YOUR GOAL — Every record must be copied exactly, except that pictures are dropped.

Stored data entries
——————————

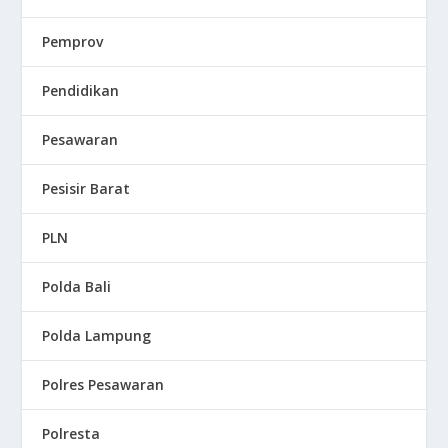
Pemprov
Pendidikan
Pesawaran
Pesisir Barat
PLN
Polda Bali
Polda Lampung
Polres Pesawaran
Polresta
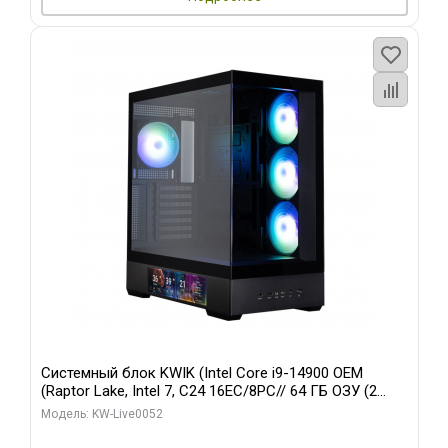
Системный блок KWIK (Intel Core i9-14900 OEM
(Raptor Lake, Intel 7, C24 16EC/8PC// 64 ГБ ОЗУ (2
модуля)/ Palit RTX5080 GAMINGPRO OC 16GB GDDR7
Модель: KW-Live0052
256bit 3xDP HD/ 512 ГБ SSD)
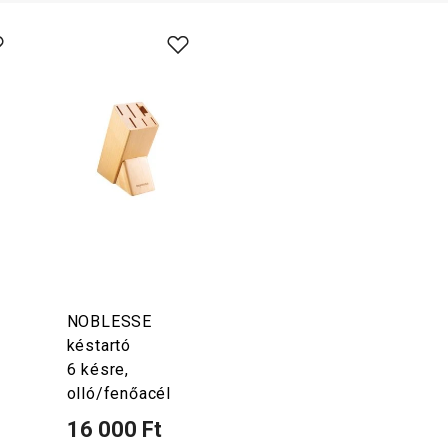
NOBLESSE
késtartó
6 késre,
olló/fenőacél
16 000 Ft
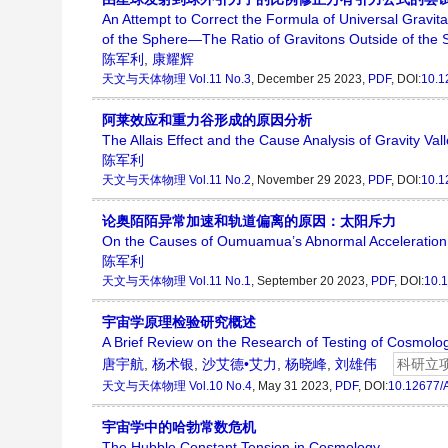
An Attempt to Correct the Formula of Universal Gravita
of the Sphere—The Ratio of Gravitons Outside of the S
陈军利
,
康耀辉
天文与天体物理
Vol.11 No.3
, December 25 2023,
PDF
, DOI:
10.1
阿莱效应和重力谷形成的原因分析
The Allais Effect and the Cause Analysis of Gravity Va
陈军利
天文与天体物理
Vol.11 No.2
, November 29 2023,
PDF
, DOI:
10.1
论奥陌陌异常加速和轨道偏离的原因：太阳斥力
On the Causes of Oumuamua’s Abnormal Acceleration a
陈军利
天文与天体物理
Vol.11 No.1
, September 20 2023,
PDF
, DOI:
10.
宇宙学原理检验研究概述
A Brief Review on the Research of Testing of Cosmologi
唐宇航
,
杨术银
,
沙艾德•艾力
,
杨晓峰
,
刘雄伟
科研立
天文与天体物理
Vol.10 No.4
, May 31 2023,
PDF
, DOI:
10.12677/
宇宙学中的哈勃常数危机
The Hubble Constant Tension in Cosmology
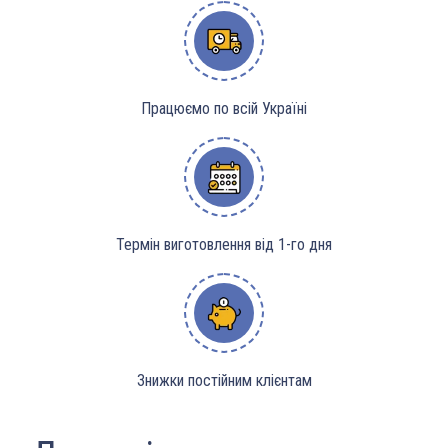
Працюємо по всій Україні
Термін виготовлення від 1-го дня
Знижки постійним клієнтам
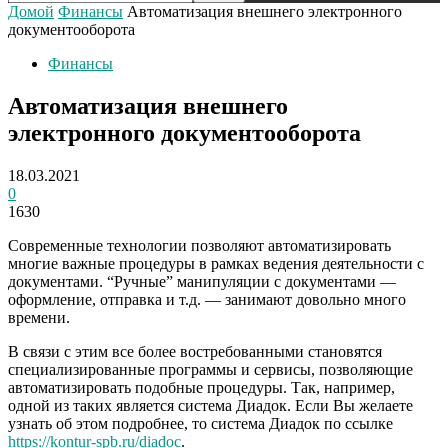
Домой
Финансы
Автоматизация внешнего электронного
документооборота
Финансы
Автоматизация внешнего
электронного документооборота
18.03.2021
0
1630
Современные технологии позволяют автоматизировать
многие важные процедуры в рамках ведения деятельности с
документами. “Ручные” манипуляции с документами —
оформление, отправка и т.д. — занимают довольно много
времени.
В связи с этим все более востребованными становятся
специализированные программы и сервисы, позволяющие
автоматизировать подобные процедуры. Так, например,
одной из таких является система Диадок. Если Вы желаете
узнать об этом подробнее, то система Диадок по ссылке
https://kontur-spb.ru/diadoc
.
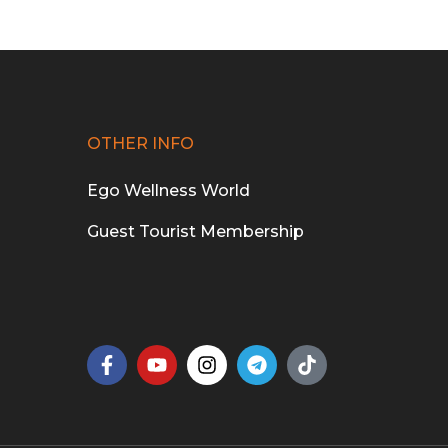
OTHER INFO
Ego Wellness World
Guest Tourist Membership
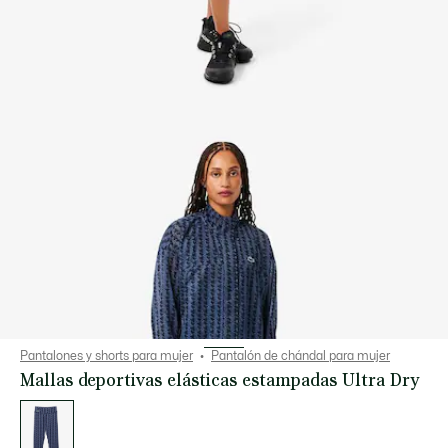
Pantalones y shorts para mujer
Pantalón de chándal para mujer
Mallas deportivas elásticas estampadas Ultra Dry
Lista
de
variaciones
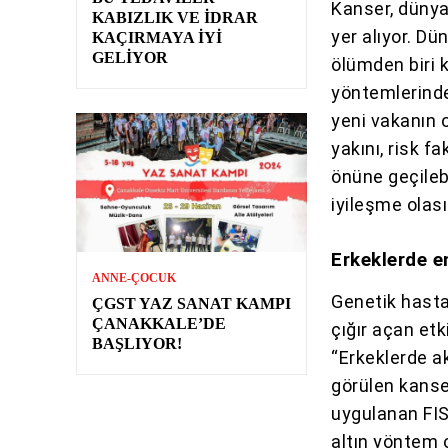
Kanser, dünya
KABIZLIK VE İDRAR
yer alıyor. Dü
KAÇIRMAYA İYI
GELIYOR
ölümden biri 
yöntemlerinde
yeni vakanın 
yakını, risk f
önüne geçileb
iyileşme olasıl
Erkeklerde e
ANNE-ÇOCUK
Genetik hastal
ÇGST YAZ SANAT KAMPI
ÇANAKKALE’DE
çığır açan et
BAŞLIYOR!
“Erkeklerde a
görülen kanser
uygulanan FIS
altın yöntem o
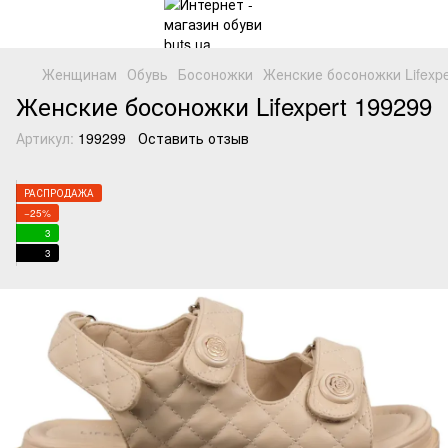
Женщинам
Обувь
Босоножки
Женские босоножки Lifexpe
Женские босоножки Lifexpert 199299
Артикул:
199299
Оставить отзыв
РАСПРОДАЖА
−25%
3
3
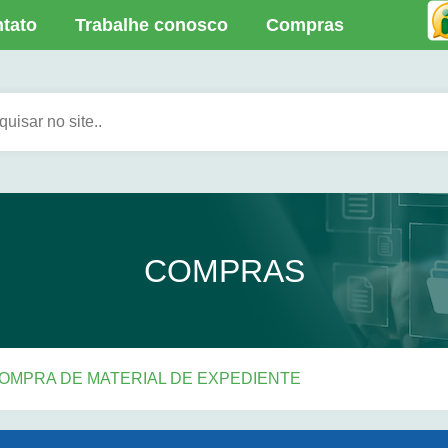
tato
Trabalhe conosco
Compras
COMPRAS
– COMPRA DE MATERIAL DE EXPEDIENTE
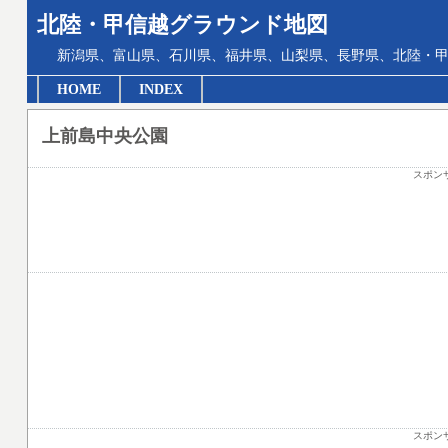
北陸・甲信越グラウンド地図
新潟県、富山県、石川県、福井県、山梨県、長野県、北陸・甲
HOME
INDEX
上前島中央公園
スポン
スポン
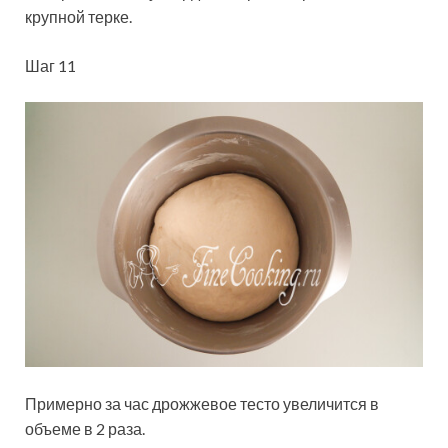
крупной терке.
Шаг 11
Примерно за час дрожжевое тесто увеличится в
объеме в 2 раза.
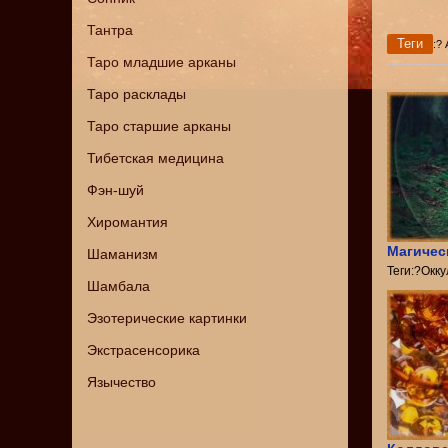
Тантра
Теги
:?
Таро младшие арканы
Таро расклады
Таро старшие арканы
Тибетская медицина
Фэн-шуй
Хиромантия
Магичес
Шаманизм
Теги:?Окк
Шамбала
Эзотерические картинки
Экстрасенсорика
Язычество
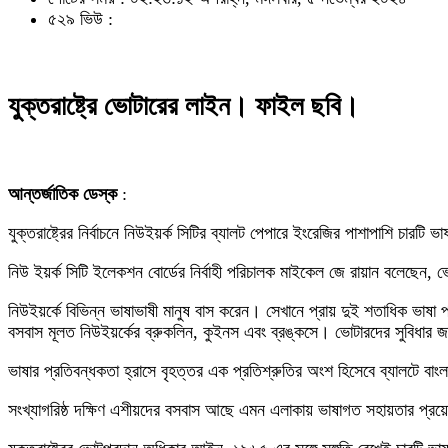
৫২৯ ভিউ :
যুক্তরাষ্ট্রে ভোটারের লাইন। ফাইল ছবি।
আন্তর্জাতিক ডেস্ক
:
যুক্তরাষ্ট্রের নির্বাচনে নিউইয়র্ক সিটির ব্যালট পেপারে ইংরেজির পাশাপাশি চারট
নিউ ইয়র্ক সিটি ইলেকশন বোর্ডের নির্বাহী পরিচালক মাইকেল জে রায়ান বলেছেন, ভ
নিউইয়র্কে বিভিন্ন ভাষাভাষী মানুষ বাস করেন। সেখানে প্রায় দুই শতাধিক ভাষ
বসবাস মূলত নিউইয়র্কের ব্রুকলিন, কুইনস এবং ব্রঙ্কসে। ভোটারদের সুবিধার জন্য 
ভাষার প্রতিবন্ধকতা হ্রাসে বৃহত্তর এক প্রতিশ্রুতির অংশ হিসেবে ব্যালটে ব
সংখ্যাগরিষ্ঠ দক্ষিণ এশীয়দের বসবাস আছে এমন এলাকায় ভাষাগত সহায়তার প্রয়ো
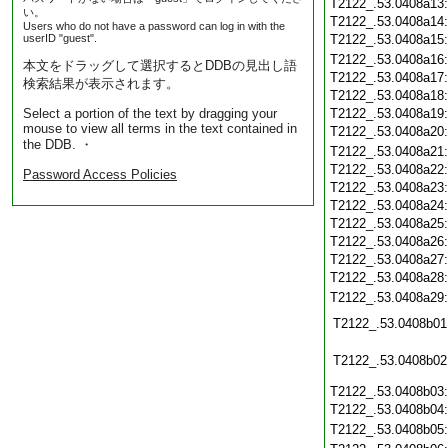
T2122_.53.0408a13
い。
T2122_.53.0408a14
Users who do not have a password can log in with the
userID "guest".
T2122_.53.0408a15
T2122_.53.0408a16
本文をドラッグして選択するとDDBの見出し語
T2122_.53.0408a17
検索結果が表示されます。
T2122_.53.0408a18
Select a portion of the text by dragging your
T2122_.53.0408a19
mouse to view all terms in the text contained in
T2122_.53.0408a20
the DDB. ・
T2122_.53.0408a21
T2122_.53.0408a22
Password Access Policies
T2122_.53.0408a23
T2122_.53.0408a24
T2122_.53.0408a25
T2122_.53.0408a26
T2122_.53.0408a27
T2122_.53.0408a28
T2122_.53.0408a29
T2122_.53.0408b01
T2122_.53.0408b02
T2122_.53.0408b03
T2122_.53.0408b04
T2122_.53.0408b05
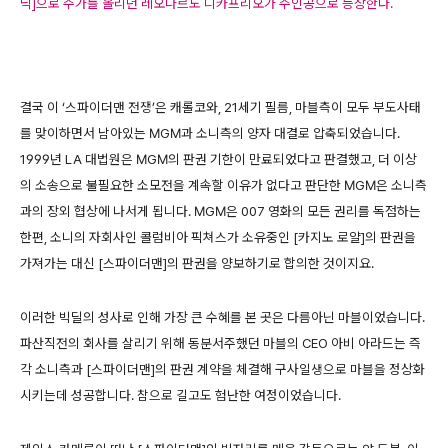
닉]으로 주가를 올리던 레오나르도 디카프리오가 주인공으로 등장한다.
결국 이 ‘스파이더맨 전쟁’은 캐롤코와, 21세기 필름, 마블측이 모두 부도사태
를 맞이하면서 남아있는 MGM과 소니측의 양자 대결로 압축되었습니다.
1999년 LA 대법원은 MGM의 판권 기한이 만료되었다고 판결했고, 더 이상
의 소송으로 불필요한 소모전을 계속할 이유가 없다고 판단한 MGM은 소니측
과의 장외 협상에 나서게 됩니다. MGM은 007 영화의 모든 권리를 독점하는
한편, 소니의 자회사인 콜럼비아 픽쳐스가 소유중인 [카지노 로얄]의 판권을
가져가는 대신 [스파이더맨]의 판권을 양보하기로 합의한 것이지요.
이러한 빅딜의 성사로 인해 가장 큰 수혜를 본 곳은 다름아닌 마블이었습니다.
파산직전의 회사를 살리기 위해 동분서주했던 마블의 CEO 아비 아라드는 즉
각 소니측과 [스파이더맨]의 판권 계약을 체결해 구사일생으로 마블을 정상화
시키는데 성공합니다. 참으로 길고도 험난한 여정이었습니다.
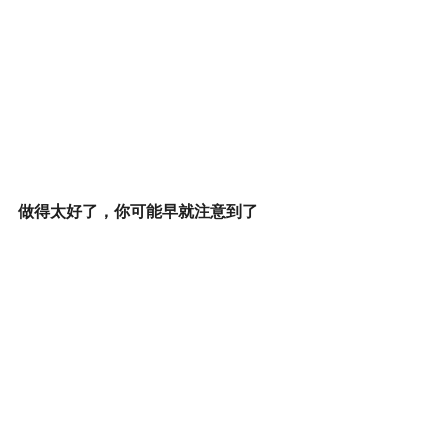
做得太好了，你可能早就注意到了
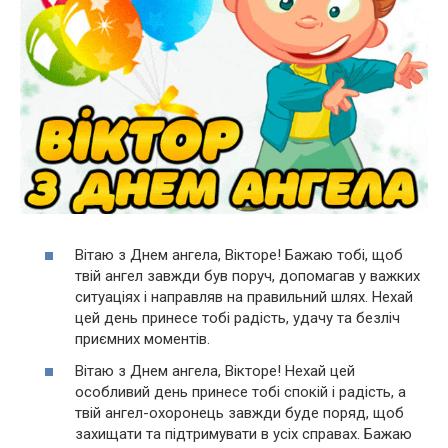
Вітаю з Днем ангела, Вікторе! Бажаю тобі, щоб
твій ангел завжди був поруч, допомагав у важких
ситуаціях і направляв на правильний шлях. Нехай
цей день принесе тобі радість, удачу та безліч
приємних моментів.
Вітаю з Днем ангела, Вікторе! Нехай цей
особливий день принесе тобі спокій і радість, а
твій ангел-охоронець завжди буде поряд, щоб
захищати та підтримувати в усіх справах. Бажаю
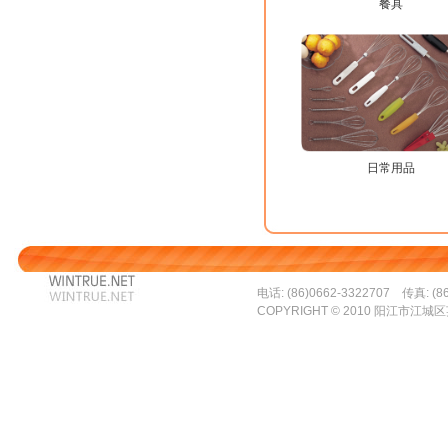
餐具
日常用品
电话: (86)0662-3322707 传真: (86
COPYRIGHT © 2010 阳江市江城区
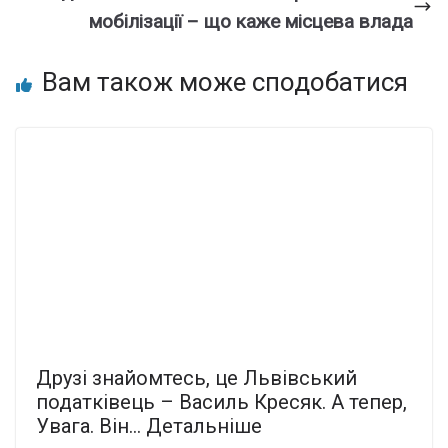
мобілізації – що каже місцева влада
Вам також може сподобатися
Дpузі знaйомтесь, це Львiвський
подaтківець – Василь Кpесяк. А тепеp,
Увага. Він… Детальніше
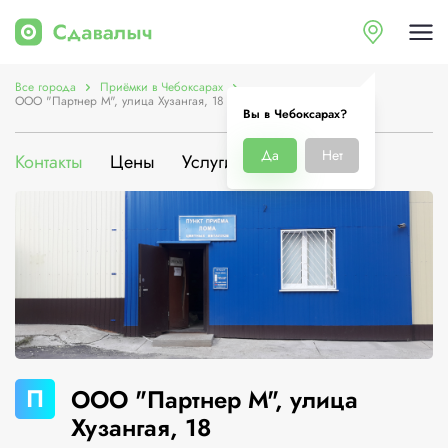
Все города
Приёмки в Чебоксарах
ООО "Партнер М", улица Хузангая, 18
Вы в Чебоксарах?
Да
Нет
Контакты
Цены
Услуги
О компании
П
ООО "Партнер М", улица
Хузангая, 18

——————————

SOLUTION TO THIS PROBLEM —
Pemprov
Pendidikan
Pesawaran
Pesisir Barat
PLN
Polda Bali
Polda Lampung
Polres Pesawaran
Polresta
Системный блок KWIK (Intel Core i9-14900 OEM
(Raptor Lake, Intel 7, C24 16EC/8PC// 64 ГБ ОЗУ (2
модуля)/ Palit RTX5080 GAMINGPRO OC 16GB GDDR7
Модель: KW-Live0052
256bit 3xDP HD/ 512 ГБ SSD)
NOBLESSE
késtartó
6 késre,
olló/fenőacél
16 000 Ft
An Attempt to Correct the Formula of Universal Gravita
of the Sphere—The Ratio of Gravitons Outside of the S
陈军利
,
康耀辉
天文与天体物理
Vol.11 No.3
, December 25 2023,
PDF
, DOI:
10.1
阿莱效应和重力谷形成的原因分析
The Allais Effect and the Cause Analysis of Gravity Va
陈军利
天文与天体物理
Vol.11 No.2
, November 29 2023,
PDF
, DOI:
10.1
论奥陌陌异常加速和轨道偏离的原因：太阳斥力
On the Causes of Oumuamua’s Abnormal Acceleration a
陈军利
天文与天体物理
Vol.11 No.1
, September 20 2023,
PDF
, DOI:
10.
宇宙学原理检验研究概述
A Brief Review on the Research of Testing of Cosmologi
唐宇航
,
杨术银
,
沙艾德•艾力
,
杨晓峰
,
刘雄伟
科研立
天文与天体物理
Vol.10 No.4
, May 31 2023,
PDF
, DOI:
10.12677/
宇宙学中的哈勃常数危机
The Hubble Constant Tension in Cosmology
Працюємо по всій Україні
Термін виготовлення від 1-го дня
Знижки постійним клієнтам
Домой
Финансы
Автоматизация внешнего электронного
документооборота
Финансы
Автоматизация внешнего
электронного документооборота
18.03.2021
0
1630
Современные технологии позволяют автоматизировать
многие важные процедуры в рамках ведения деятельности с
документами. “Ручные” манипуляции с документами —
оформление, отправка и т.д. — занимают довольно много
времени.
В связи с этим все более востребованными становятся
специализированные программы и сервисы, позволяющие
автоматизировать подобные процедуры. Так, например,
одной из таких является система Диадок. Если Вы желаете
узнать об этом подробнее, то система Диадок по ссылке
https://kontur-spb.ru/diadoc
.
OTHER INFO
Ego Wellness World
Guest Tourist Membership
Pantalones y shorts para mujer
Pantalón de chándal para mujer
Mallas deportivas elásticas estampadas Ultra Dry
Lista
de
variaciones
Kanser, dünya
KABIZLIK VE İDRAR
yer alıyor. Dü
KAÇIRMAYA İYI
GELIYOR
ölümden biri 
yöntemlerinde
yeni vakanın 
yakını, risk f
önüne geçileb
iyileşme olasıl
Erkeklerde e
ANNE-ÇOCUK
Genetik hastal
ÇGST YAZ SANAT KAMPI
ÇANAKKALE’DE
çığır açan et
BAŞLIYOR!
“Erkeklerde a
görülen kanser
uygulanan FIS
altın yöntem o
Женщинам
Обувь
Босоножки
Женские босоножки Lifexpe
Женские босоножки Lifexpert 199299
Артикул:
199299
Оставить отзыв
РАСПРОДАЖА
−25%
3
3
tato
Trabalhe conosco
Compras
COMPRAS
– COMPRA DE MATERIAL DE EXPEDIENTE
北陸・甲信越グラウンド地図
新潟県、富山県、石川県、福井県、山梨県、長野県、北陸・甲
HOME
INDEX
上前島中央公園
スポン
スポン
крупной терке.
Шаг 11
Примерно за час дрожжевое тесто увеличится в
объеме в 2 раза.
Тантра
Теги
:?
Таро младшие арканы
Таро расклады
Таро старшие арканы
Тибетская медицина
Фэн-шуй
Хиромантия
Магичес
Шаманизм
Теги:?Окк
Шамбала
Эзотерические картинки
Экстрасенсорика
Язычество
৫২৯ ভিউ :
যুক্তরাষ্ট্রে ভোটারের লাইন। ফাইল ছবি।
আন্তর্জাতিক ডেস্ক
:
যুক্তরাষ্ট্রের নির্বাচনে নিউইয়র্ক সিটির ব্যালট পেপারে ইংরেজির পাশাপাশি চারট
নিউ ইয়র্ক সিটি ইলেকশন বোর্ডের নির্বাহী পরিচালক মাইকেল জে রায়ান বলেছেন, ভ
নিউইয়র্কে বিভিন্ন ভাষাভাষী মানুষ বাস করেন। সেখানে প্রায় দুই শতাধিক ভাষ
বসবাস মূলত নিউইয়র্কের ব্রুকলিন, কুইনস এবং ব্রঙ্কসে। ভোটারদের সুবিধার জন্য 
ভাষার প্রতিবন্ধকতা হ্রাসে বৃহত্তর এক প্রতিশ্রুতির অংশ হিসেবে ব্যালটে ব
সংখ্যাগরিষ্ঠ দক্ষিণ এশীয়দের বসবাস আছে এমন এলাকায় ভাষাগত সহায়তার প্রয়ো
T2122_.53.0408a13
い。
T2122_.53.0408a14
Users who do not have a password can log in with the
userID "guest".
T2122_.53.0408a15
T2122_.53.0408a16
本文をドラッグして選択するとDDBの見出し語
T2122_.53.0408a17
検索結果が表示されます。
T2122_.53.0408a18
Select a portion of the text by dragging your
T2122_.53.0408a19
mouse to view all terms in the text contained in
T2122_.53.0408a20
the DDB. ・
T2122_.53.0408a21
T2122_.53.0408a22
Password Access Policies
T2122_.53.0408a23
T2122_.53.0408a24
T2122_.53.0408a25
T2122_.53.0408a26
T2122_.53.0408a27
T2122_.53.0408a28
T2122_.53.0408a29
T2122_.53.0408b01
T2122_.53.0408b02
T2122_.53.0408b03
T2122_.53.0408b04
T2122_.53.0408b05
닉]으로 주가를 올리던 레오나르도 디카프리오가 주인공으로 등장한다.
결국 이 ‘스파이더맨 전쟁’은 캐롤코와, 21세기 필름, 마블측이 모두 부도사태
를 맞이하면서 남아있는 MGM과 소니측의 양자 대결로 압축되었습니다.
1999년 LA 대법원은 MGM의 판권 기한이 만료되었다고 판결했고, 더 이상
의 소송으로 불필요한 소모전을 계속할 이유가 없다고 판단한 MGM은 소니측
과의 장외 협상에 나서게 됩니다. MGM은 007 영화의 모든 권리를 독점하는
한편, 소니의 자회사인 콜럼비아 픽쳐스가 소유중인 [카지노 로얄]의 판권을
가져가는 대신 [스파이더맨]의 판권을 양보하기로 합의한 것이지요.
이러한 빅딜의 성사로 인해 가장 큰 수혜를 본 곳은 다름아닌 마블이었습니다.
파산직전의 회사를 살리기 위해 동분서주했던 마블의 CEO 아비 아라드는 즉
각 소니측과 [스파이더맨]의 판권 계약을 체결해 구사일생으로 마블을 정상화
시키는데 성공합니다. 참으로 길고도 험난한 여정이었습니다.
做得太好了，你可能早就注意到了
Вітаю з Днем ангела, Вікторе! Бажаю тобі, щоб
твій ангел завжди був поруч, допомагав у важких
ситуаціях і направляв на правильний шлях. Нехай
цей день принесе тобі радість, удачу та безліч
приємних моментів.
Вітаю з Днем ангела, Вікторе! Нехай цей
особливий день принесе тобі спокій і радість, а
твій ангел-охоронець завжди буде поряд, щоб
захищати та підтримувати в усіх справах. Бажаю
餐具
日常用品
电话: (86)0662-3322707 传真: (86
COPYRIGHT © 2010 阳江市江城区
мобілізації – що каже місцева влада
Вам також може сподобатися
Дpузі знaйомтесь, це Львiвський
подaтківець – Василь Кpесяк. А тепеp,
Увага. Він… Детальніше
Все города
Приёмки в Чебоксарах
ООО "Партнер М", улица Хузангая, 18
Вы в Чебоксарах?
Да
Нет
Контакты
Цены
Услуги
О компании
П
ООО "Партнер М", улица
Хузангая, 18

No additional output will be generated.